- _Your assignment_: Count every line in the entries below that contains the word "humaines", and give only that number.

- _Given information_:
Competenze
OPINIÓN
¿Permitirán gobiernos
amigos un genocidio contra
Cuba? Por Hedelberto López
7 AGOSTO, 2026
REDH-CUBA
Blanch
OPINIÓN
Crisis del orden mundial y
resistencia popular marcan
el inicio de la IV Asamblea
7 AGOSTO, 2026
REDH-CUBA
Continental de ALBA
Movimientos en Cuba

==

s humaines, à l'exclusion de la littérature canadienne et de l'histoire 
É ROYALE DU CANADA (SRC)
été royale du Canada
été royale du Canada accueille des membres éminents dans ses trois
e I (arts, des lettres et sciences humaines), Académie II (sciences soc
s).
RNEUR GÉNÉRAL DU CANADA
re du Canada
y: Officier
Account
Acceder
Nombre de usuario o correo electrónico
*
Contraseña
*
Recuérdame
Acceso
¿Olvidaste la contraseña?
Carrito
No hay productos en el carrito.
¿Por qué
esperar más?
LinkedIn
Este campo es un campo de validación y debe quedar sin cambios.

- _Response below_: 2